The Botswana Congress Party (BCP) intends to approach the courts on an urgent basis if the Speaker of the National Assembly does not convene Parliament for the purpose of election of the President.
Following President Mokgweetsi Masisi’s automatic succession to the presidency, the BCP is arguing that the automatic succession clause in the country’s Constitution is unconstitutional.
BCP through its attorney, Martin Dingake has written a letter to the Speaker of the National Assembly, Gladys Kokorwe calling for the election of the President under Section 35(4) as read with Section 35(5) of the constitution of Botswana.
The letter that has also been copied to the attention of the Attorney General (AG) as the principal legal advisor to the government of Botswana states that BCP hold instructions to approach court on an urgent basis if no undertaking is given and within the requested period of time, April 11, 2018 not later than April 12, 2018.
In arguing their case, the opposition party stated that to the extent that the Speaker has not convened the National Assembly on such earlier date for election of the President, the party will demand that the Speaker give an undertaking in writing not later than April 11, 2018 that they will convene the National Assembly for the purpose of election of the President.

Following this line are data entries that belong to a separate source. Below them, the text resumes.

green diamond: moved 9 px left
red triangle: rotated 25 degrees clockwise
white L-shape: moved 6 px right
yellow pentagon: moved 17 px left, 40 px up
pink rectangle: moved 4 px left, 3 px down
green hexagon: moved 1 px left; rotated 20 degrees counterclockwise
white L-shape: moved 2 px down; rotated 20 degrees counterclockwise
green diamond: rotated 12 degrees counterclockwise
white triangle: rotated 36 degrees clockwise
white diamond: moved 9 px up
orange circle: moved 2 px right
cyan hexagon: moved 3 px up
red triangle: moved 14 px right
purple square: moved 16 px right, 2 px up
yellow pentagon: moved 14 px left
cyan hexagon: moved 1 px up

BCP stated that their reading of Section 127(5) of the Constitution seems to place more credence on their argument as to the limitations of the powers of Section 35(1) and 35(2) President. “Masisi is neither a Section 32 nor Section 35(2) President, further he did not ascend to the office of President following an election by Parliament. To this extent he does not qualify as President under Section 35(4)
BCP urges that Masisi therefore is, remains and has always been a Section 35(1) President and must be treated as such. The party further states that the Constitution in terms of Section 35(3) provides that a Section 35(1) President that Masisi holds shall not exercise the powers of the President to revoke the appointment of the Vice-President or dissolve Parliament.

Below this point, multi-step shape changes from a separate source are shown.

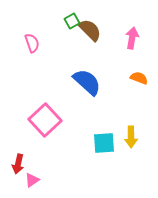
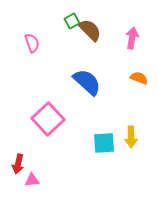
pink square: moved 3 px right, 1 px up
pink triangle: rotated 28 degrees clockwise
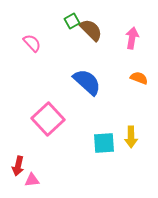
brown semicircle: moved 1 px right
pink semicircle: rotated 24 degrees counterclockwise
red arrow: moved 2 px down
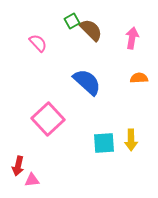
pink semicircle: moved 6 px right
orange semicircle: rotated 24 degrees counterclockwise
yellow arrow: moved 3 px down
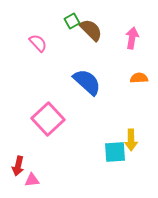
cyan square: moved 11 px right, 9 px down
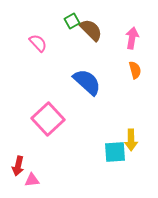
orange semicircle: moved 4 px left, 8 px up; rotated 78 degrees clockwise
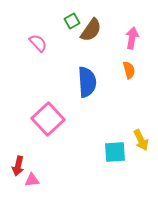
brown semicircle: rotated 80 degrees clockwise
orange semicircle: moved 6 px left
blue semicircle: rotated 44 degrees clockwise
yellow arrow: moved 10 px right; rotated 25 degrees counterclockwise
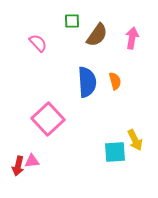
green square: rotated 28 degrees clockwise
brown semicircle: moved 6 px right, 5 px down
orange semicircle: moved 14 px left, 11 px down
yellow arrow: moved 6 px left
pink triangle: moved 19 px up
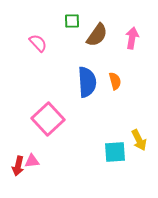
yellow arrow: moved 4 px right
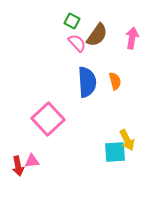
green square: rotated 28 degrees clockwise
pink semicircle: moved 39 px right
yellow arrow: moved 12 px left
red arrow: rotated 24 degrees counterclockwise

The BCP urges that provided by the Constitution, only Section 32 and Section 35(4) Presidents are substantive holders of office with the power to make appointments, revoke the appointment of Vice President or dissolve Parliament.
They emphasised that it is clear from the reading of Section 35 as a whole in particular Sections 35(4) and (5) that the temporary status of a Section 35(1) and 35(2) President is transformed into a permanent and or fully fledged one by Section 35(4) as read with Section 35(5) of the Constitution.
“Simply put, Sections 35(4) and (5) provide for a mechanism of transforming a President under section 35(1) and 35(2) into a fully-fledged President,” reads the letter.
The BCP emphasise that Masisi assumed office of presidency in terms of Section 35(1) of the Constitution following vacancy in office of President on April 1, 2018 and currently exercises the limited interim functions and duties of the office upon being sworn in. The letter was written at the instance of BCP Members of Parliament (MP) for Ramotswa, Samuel Rantuana and Dithapelo Keorapetse, MP for Selebi-Phikwe West.